As the recent school shootings have raised serious concerns over gun laws and student safety, lawmakers are considering measures to arm teachers or hire military and police veterans as school guards.
Alabama lawmakers have pushed forward a bill that would allow for some teachers to have firearms on K-12 school properties. The bill, HB 435, was passed on March 15 with a 5-4 vote in the House Public Safety and Homeland Security Committee.
The bill now has the potential to go to a floor vote sometime in the next few weeks. Its sponsor, Republican Rep. Will Ainsworth, says arming certain school faculty would not directly affect state or local funding. The bill would also require communication between the schools and their local law enforcement and civil immunity, according to Ainsworth.
Ainsworth says this bill is “common sense,” when it comes to establishing the protection of students.
U.S. Army veteran Chad Jordan says he does not believe arming teachers is the answer.
“The most recent school shooting in Florida shows that even an experienced person has a hard time reacting to a high stress situation,” he says. “So, you can only imagine a teacher not having as much training or hours in using a weapon being put in that kind of a situation.”
Another question raised was this: What if a child were to gain access to a gun kept in a teacher’s classroom?
Jordan compared keeping a gun in a classroom or on a school campus to keeping a gun in a home. If it is not properly handled or kept out of irresponsible hands, the consequences could be fatal.

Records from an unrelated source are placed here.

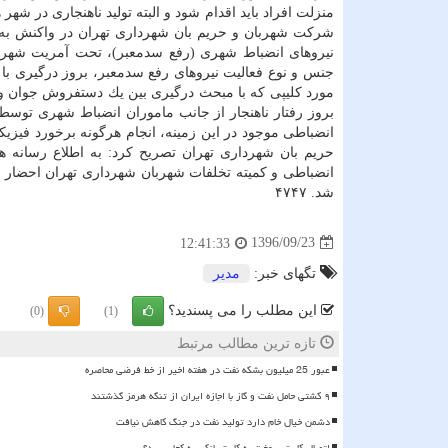
منزلت افراد باید اقدام شود و البته تولید ناهنجاری در ش
شركت شهربان و حریم بان شهرداری تهران در واكنش به كلی
نیروهای انضباط شهری (رفع سدمعبر)، تحت آمریت شهردار
جنس و نوع فعالیت نیروهای رفع سدمعبر، بروز درگیری با
مورد كلیپی كه با مبحث درگیری بین یك دستفروش جوان و ن
بروز رفتار ناهنجار از جانب ماموران انضباط شهری توسط
انضباطی موجود در این زمینه، انجام هرگونه برخورد فی
حریم بان شهرداری تهران تصریح كرد: به اطلاع رسانه ه
انضباطی و كمیته تخلفات شهربان شهرداری تهران احضار شد
شد. ۴۷۴۷
1396/09/23
12:41:33
تگهای خبر:
مدیر
این مطلب را می پسندید؟
(0)
(1)
تازه ترین مطالب مرتبط
عبور 25 میلیون بشکه نفت در هفته اخیر از خط فرضی محاصره
۹ کشتی حامل نفت و گاز با اجازه ایران از تنگه هرمز گذشتند
دشمن خیال خام دارد تولید نفت در جنگ کاهش نیافت
اتصال کارت سوخت به کارت بانکی به کجا رسید؟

“It’s just like having a weapon at home and it being unsecured and a child being able to get to it,” he says. “They’ll hurt someone or hurt themselves. It’s the same thing that can be introduced in schools. Whenever you introduce something that’s not a natural part of the environment, you’re going to have issues.”
However, he says the better, and more realistic, option would be to hire trained officers and veterans, who have the experience, to work as guards on school grounds, as well as installing metal detectors in every school.
“At least [veterans and officers] have training, have probably been in situations where they had to react,” Jordan says. “They’ve got things like muscle memory with these weapons.”
Jordan notes that while not every officer or veteran has been in a situation that required them to react with a firearm, their chances of responding quickly and accurately are better than that of a teacher or faculty member.
In Virginia, a Republican Senate candidate, Corey Stewart, is already taking action to defend the state’s public schools.
“Prince William County will be the first [county] in Virginia to place retired police officers in every single one of our schools,” he says. “We [also] need authorization from the General Assembly to bring military veterans into our schools to protect our kids.”
Cesar Ochoa, a Florida International University student, agrees with these approaches.
“I think they should hire teachers with gun licenses, or maybe vets,” Ochoa says. “We have a lot of veterans that need a job, and this can help them out too and help them get back on their feet…but whoever gets hired should also be mentally stable.”
Others say weapons should be kept away from school campuses altogether.
“As a teacher, my job is to educate,” says Tatana Todd, a Virginia elementary and middle school teacher. “I cannot believe that I would have the capacity to shoot a gun at a child, one who I may have had in my class and still have to deal with the fearful children in my classroom.”
Todd says that having guns in the classroom would create such fear within students that the trust built between them and their teachers would be destroyed.
“Can you imagine the fear that the children would have in their school?” she asks. “‘Don’t mess with Mrs. Todd. She shot someone.’ My hope is to disarm or reason, not to shoot.”